(Saved data entries)
^^^^^^^^^^^^^^^^

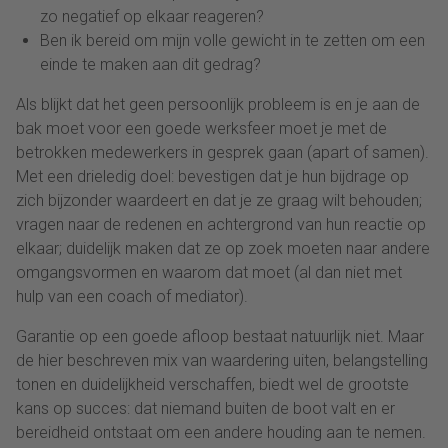
zo negatief op elkaar reageren?
Ben ik bereid om mijn volle gewicht in te zetten om een
einde te maken aan dit gedrag?
Als blijkt dat het geen persoonlijk probleem is en je aan de
bak moet voor een goede werksfeer moet je met de
betrokken medewerkers in gesprek gaan (apart of samen).
Met een drieledig doel: bevestigen dat je hun bijdrage op
zich bijzonder waardeert en dat je ze graag wilt behouden;
vragen naar de redenen en achtergrond van hun reactie op
elkaar; duidelijk maken dat ze op zoek moeten naar andere
omgangsvormen en waarom dat moet (al dan niet met
hulp van een coach of mediator).
Garantie op een goede afloop bestaat natuurlijk niet. Maar
de hier beschreven mix van waardering uiten, belangstelling
tonen en duidelijkheid verschaffen, biedt wel de grootste
kans op succes: dat niemand buiten de boot valt en er
bereidheid ontstaat om een andere houding aan te nemen.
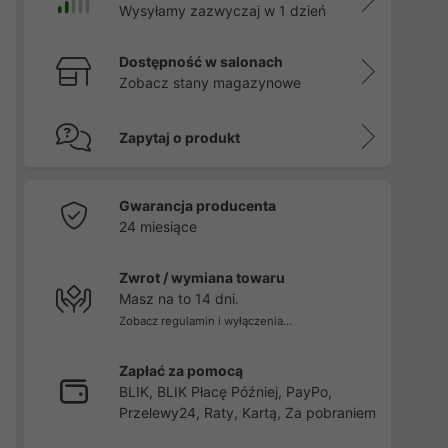
Wysyłamy zazwyczaj w 1 dzień
Dostępność w salonach
Zobacz stany magazynowe
Zapytaj o produkt
Gwarancja producenta
24 miesiące
Zwrot / wymiana towaru
Masz na to 14 dni.
Zobacz regulamin i wyłączenia...
Zapłać za pomocą
BLIK, BLIK Płacę Później, PayPo,
Przelewy24, Raty, Kartą, Za pobraniem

^^^^^^^^^^^^^^^^

▸ WHAT YOU SHOULD DO
Output the records verbatim, every one of them, and keep the pictures out.

▸ ANSWER BOX
zo negatief op elkaar reageren?
Ben ik bereid om mijn volle gewicht in te zetten om een
einde te maken aan dit gedrag?
Als blijkt dat het geen persoonlijk probleem is en je aan de
bak moet voor een goede werksfeer moet je met de
betrokken medewerkers in gesprek gaan (apart of samen).
Met een drieledig doel: bevestigen dat je hun bijdrage op
zich bijzonder waardeert en dat je ze graag wilt behouden;
vragen naar de redenen en achtergrond van hun reactie op
elkaar; duidelijk maken dat ze op zoek moeten naar andere
omgangsvormen en waarom dat moet (al dan niet met
hulp van een coach of mediator).
Garantie op een goede afloop bestaat natuurlijk niet. Maar
de hier beschreven mix van waardering uiten, belangstelling
tonen en duidelijkheid verschaffen, biedt wel de grootste
kans op succes: dat niemand buiten de boot valt en er
bereidheid ontstaat om een andere houding aan te nemen.
Wysyłamy zazwyczaj w 1 dzień
Dostępność w salonach
Zobacz stany magazynowe
Zapytaj o produkt
Gwarancja producenta
24 miesiące
Zwrot / wymiana towaru
Masz na to 14 dni.
Zobacz regulamin i wyłączenia...
Zapłać za pomocą
BLIK, BLIK Płacę Później, PayPo,
Przelewy24, Raty, Kartą, Za pobraniem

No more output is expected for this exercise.